This judgment is the culmination of a judicial battle waged for more than 20 years by victims and their lawyers, supported by several international organizations including Human Rights Watch (HRW), the International Federation for Human Rights (FIDH) and Amnesty International.

“Habré’s conviction for these horrific crimes after 25 years is a huge victory for his Chadian victims, without whose tenacity this trial never would have happened,” said Reed Brody of Human Rights Watch, who has worked alongside the victims for years. “This verdict sends a powerful message that the days when tyrants could brutalize their people, pillage their treasury and escape abroad to a life of luxury are coming to an end. Today will be carved into history as the day that a band of unrelenting survivors brought their dictator to justice.”

A Chadian commission of inquiry put the number of people who died under Hissène Habré’s repressive regime at 40,000.

 A strategy of silence

Habré remained walled in silence throughout the trial, an attitude that Extraordinary African Chambers (EAC) Prosecutor Mbacké Fall claimed was an admission of guilt. The few times he broke his silence, when being brought to court by force, it was to denounce the “imperialism” and “neo-colonialism” of which he says he is victim. He was again brought to court forcibly on Monday, wearing a white robe and turban. This time he remained impassive. 

The trial opened on July 20, 2015 and lasted for 56 days of hearings. Ninety-three witnesses testified before the court presided by Judge Gberdao Gustave Kam of Burkina Faso. They included factual witnesses brought by the prosecution, experts and one defence witness. 

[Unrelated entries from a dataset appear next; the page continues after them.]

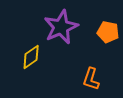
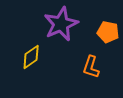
purple star: moved 3 px up
orange L-shape: moved 12 px up
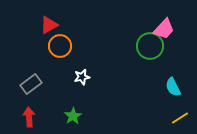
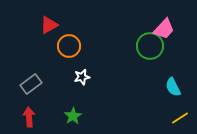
orange circle: moved 9 px right
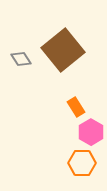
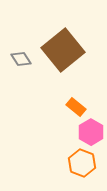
orange rectangle: rotated 18 degrees counterclockwise
orange hexagon: rotated 20 degrees clockwise
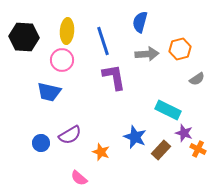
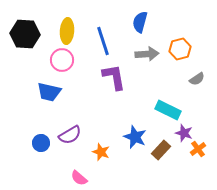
black hexagon: moved 1 px right, 3 px up
orange cross: rotated 28 degrees clockwise
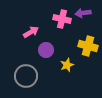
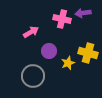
yellow cross: moved 7 px down
purple circle: moved 3 px right, 1 px down
yellow star: moved 1 px right, 2 px up
gray circle: moved 7 px right
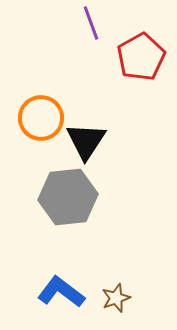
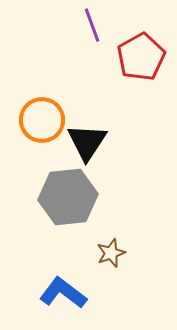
purple line: moved 1 px right, 2 px down
orange circle: moved 1 px right, 2 px down
black triangle: moved 1 px right, 1 px down
blue L-shape: moved 2 px right, 1 px down
brown star: moved 5 px left, 45 px up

At the end of the hearings, Prosecutor Fall called for a life sentence against Habré, presenting him as “veritable boss” of the Directorate of Documentation and Security (DDS), Habré’s political police and main instrument of repression under his regime.

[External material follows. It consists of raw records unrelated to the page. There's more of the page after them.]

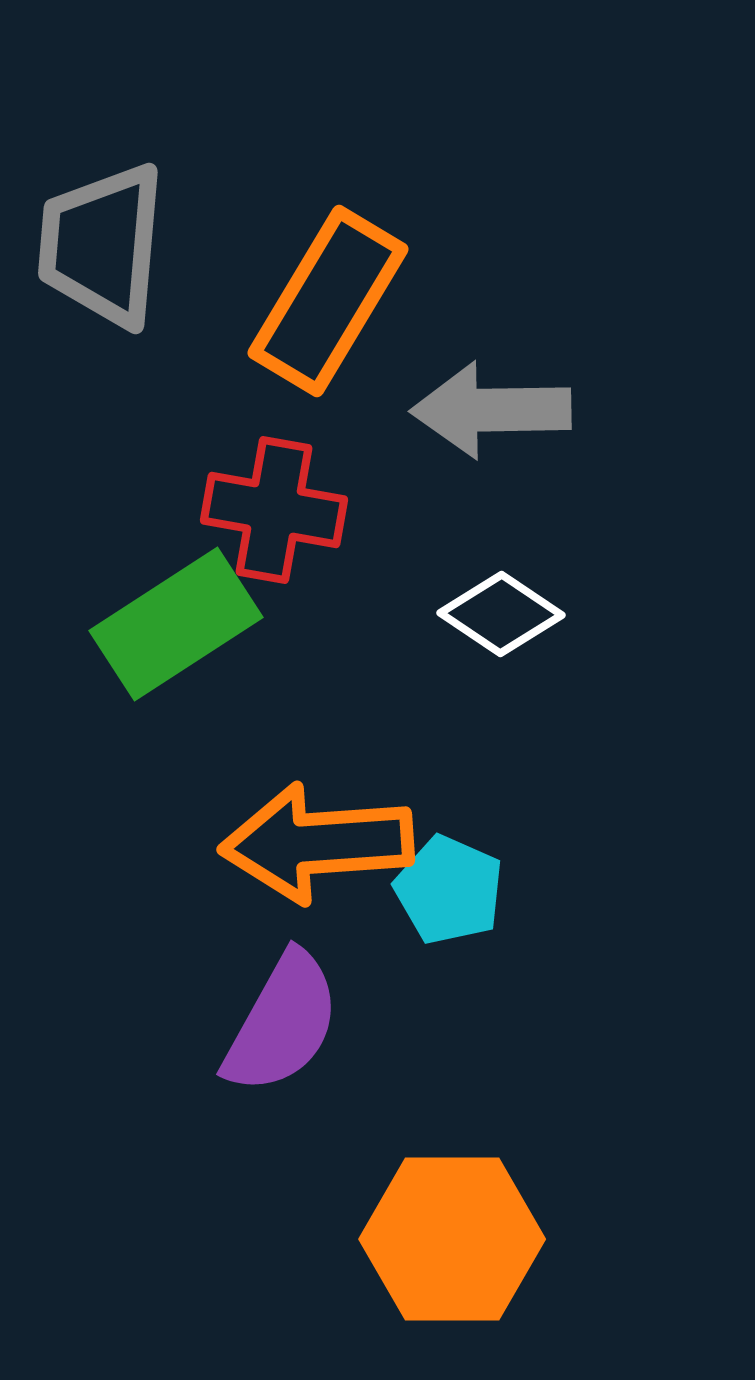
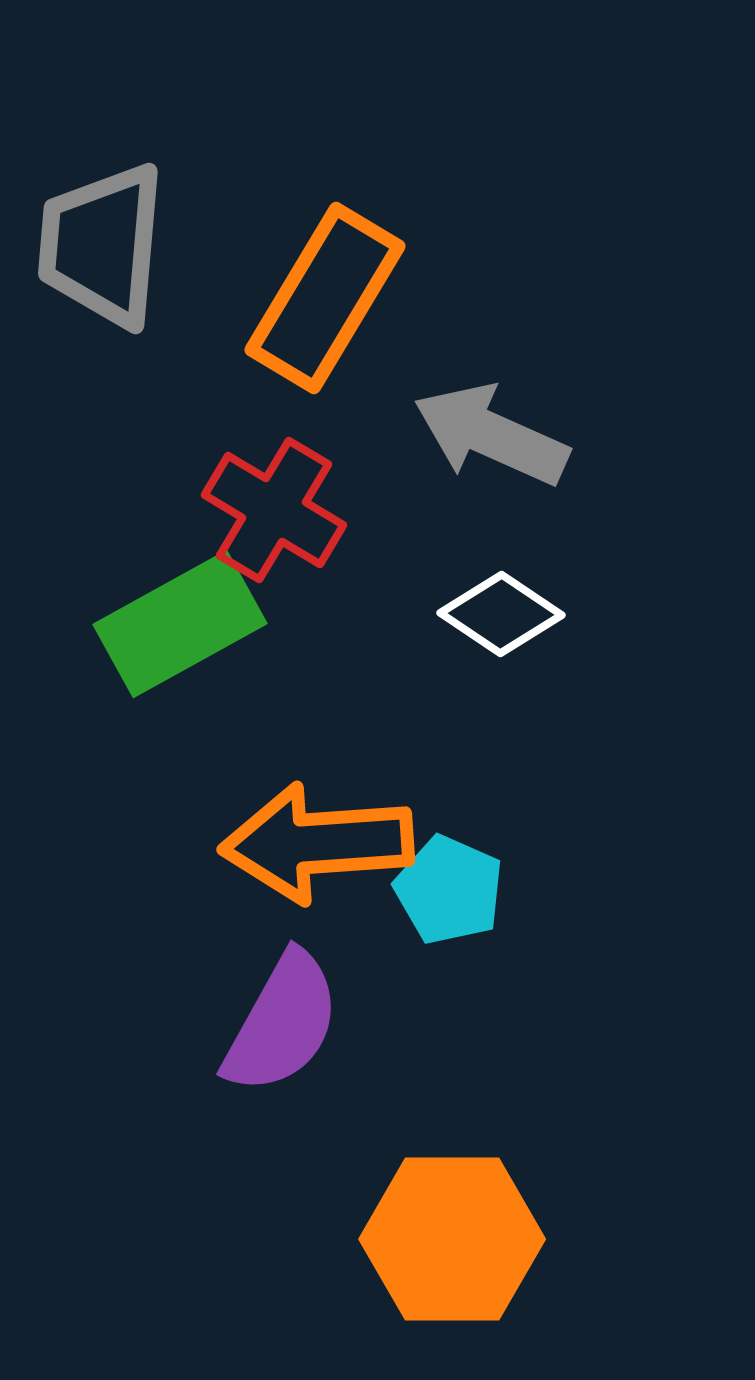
orange rectangle: moved 3 px left, 3 px up
gray arrow: moved 25 px down; rotated 25 degrees clockwise
red cross: rotated 21 degrees clockwise
green rectangle: moved 4 px right; rotated 4 degrees clockwise
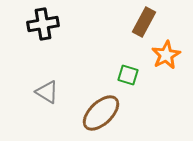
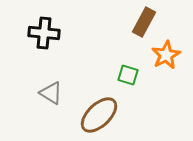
black cross: moved 1 px right, 9 px down; rotated 16 degrees clockwise
gray triangle: moved 4 px right, 1 px down
brown ellipse: moved 2 px left, 2 px down
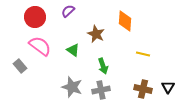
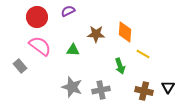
purple semicircle: rotated 16 degrees clockwise
red circle: moved 2 px right
orange diamond: moved 11 px down
brown star: rotated 24 degrees counterclockwise
green triangle: rotated 32 degrees counterclockwise
yellow line: rotated 16 degrees clockwise
green arrow: moved 17 px right
brown cross: moved 1 px right, 2 px down
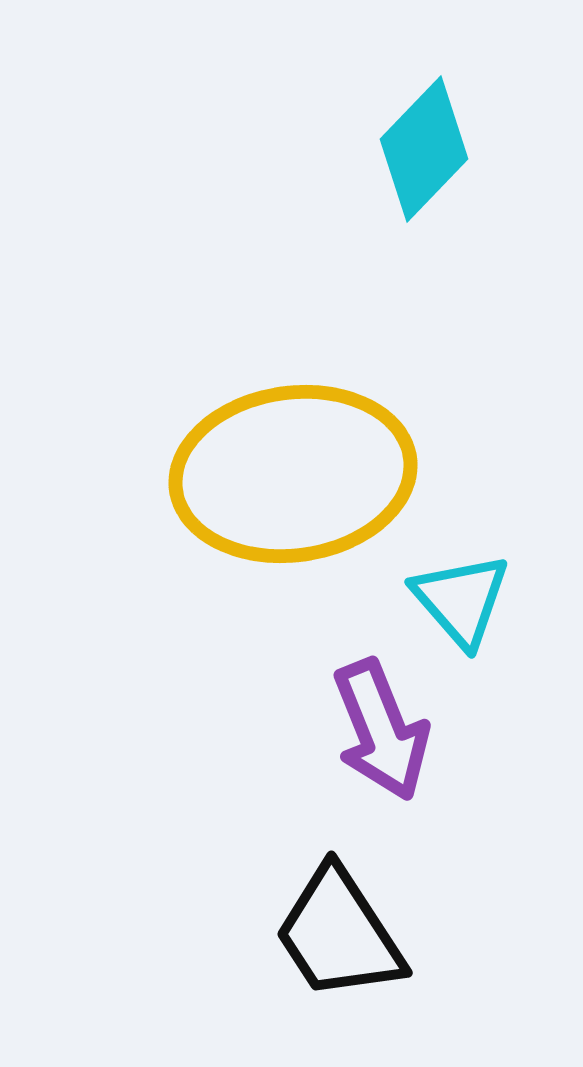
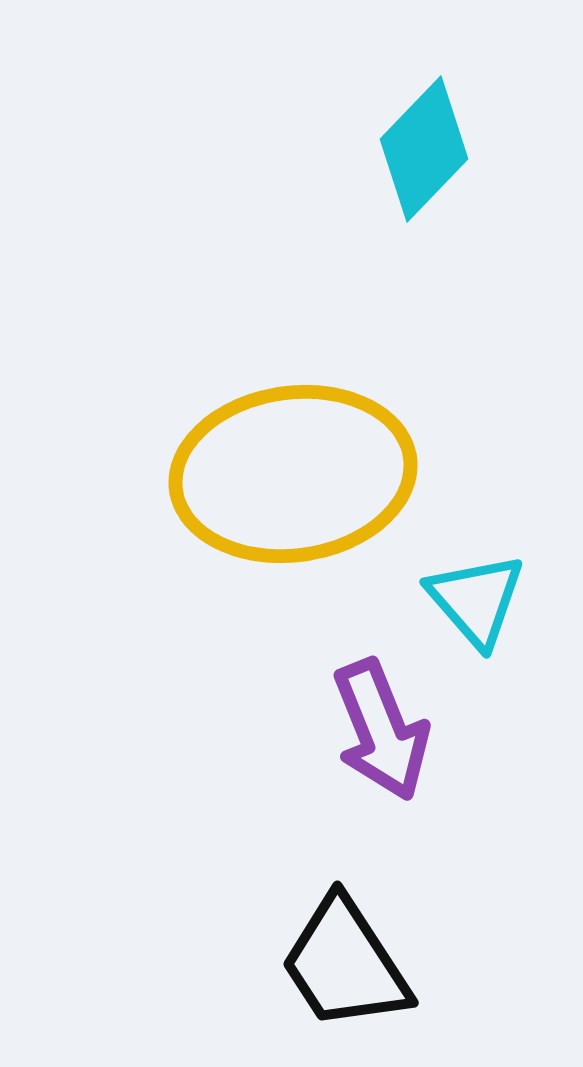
cyan triangle: moved 15 px right
black trapezoid: moved 6 px right, 30 px down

 Fall also called for Habré’s assets to be confiscated, saying he had emptied the Chadian State coffers before fleeing to a comfortable exile in Dakar.

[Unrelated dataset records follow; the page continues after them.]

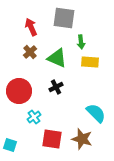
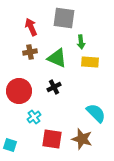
brown cross: rotated 32 degrees clockwise
black cross: moved 2 px left
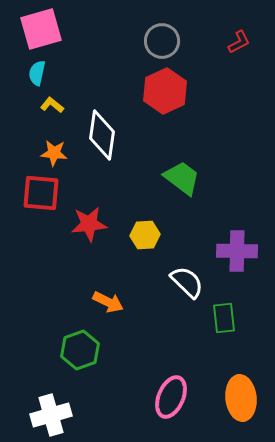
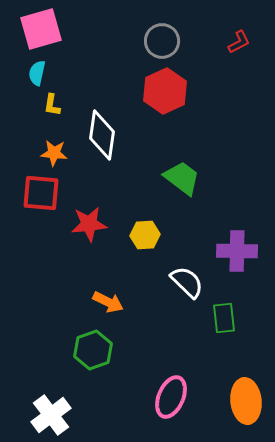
yellow L-shape: rotated 120 degrees counterclockwise
green hexagon: moved 13 px right
orange ellipse: moved 5 px right, 3 px down
white cross: rotated 21 degrees counterclockwise
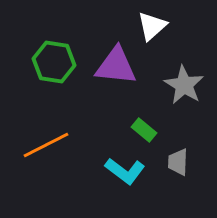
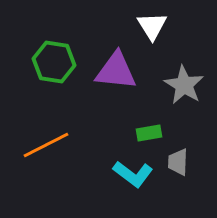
white triangle: rotated 20 degrees counterclockwise
purple triangle: moved 5 px down
green rectangle: moved 5 px right, 3 px down; rotated 50 degrees counterclockwise
cyan L-shape: moved 8 px right, 3 px down
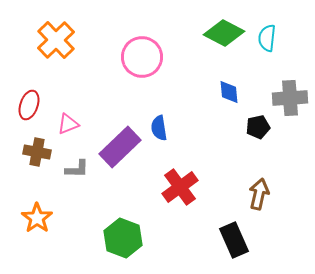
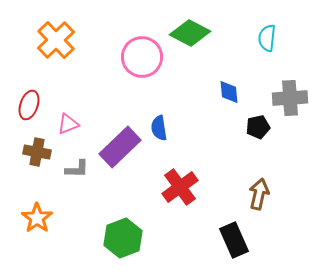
green diamond: moved 34 px left
green hexagon: rotated 18 degrees clockwise
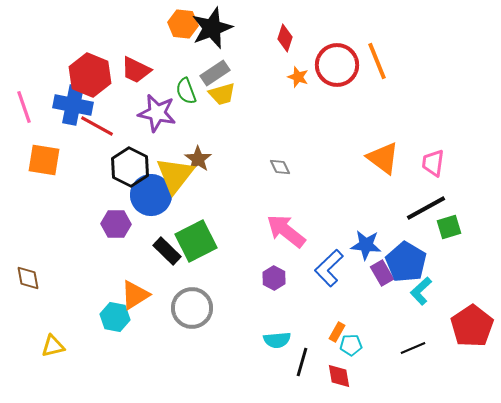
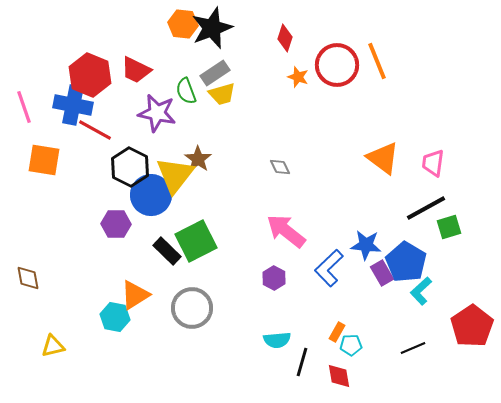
red line at (97, 126): moved 2 px left, 4 px down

Habré’s lawyers, obedient to his strategy, also boycotted the trial. The court was therefore forced to assign him two lawyers from the Dakar Bar, Mbaye Sène and Mounir Balal. “There were no crimes against humanity or acts of torture, and certainly not war crimes,” Sène argued, taking everyone by surprise in his final arguments. 

Balal went one better. “Hissène Habré is a patriot, a real patriot and a nationalist, a Statesman who defended the national interest,” he told the court. 

Trial advances under Macky Sall

Habré, who arrived in Dakar in December 1990 when he was ousted by Colonel Idriss Deby, was first charged in Senegal in 2000. But the Senegalese courts said they did not have jurisdiction, so the victims turned to Belgium. Belgian courts can claim jurisdiction because some of the victims have acquired Belgian nationality. In September 2005, after nearly four years of investigations, a Belgian judge indicted Habré and Brussels requested his extradition. After Senegal refused to extradite Habré to Belgium and three years of fruitless negotiations over an African Union (AU) request, Belgium took Senegal to the International Court of Justice (ICJ). On July 20, 2012, the ICJ ordered Senegal to bring Habré to justice without delay or extradite him.

The case finally moved forward after Macky Sall was elected new President of Senegal. In 2013, Dakar inaugurated the “Extraordinary African Chambers” under an agreement with the African Union. The EAC, composed of judges from Senegal and other African countries, are mandated to try suspected perpetrators of the most serious crimes committed in Chad between 1982 and 1990, in other words, under Habré’s regime.

 On June 30, 2013, Hissène Habré was arrested at his home in Dakar. Two days later he was charged with crimes against humanity, war crimes and torture.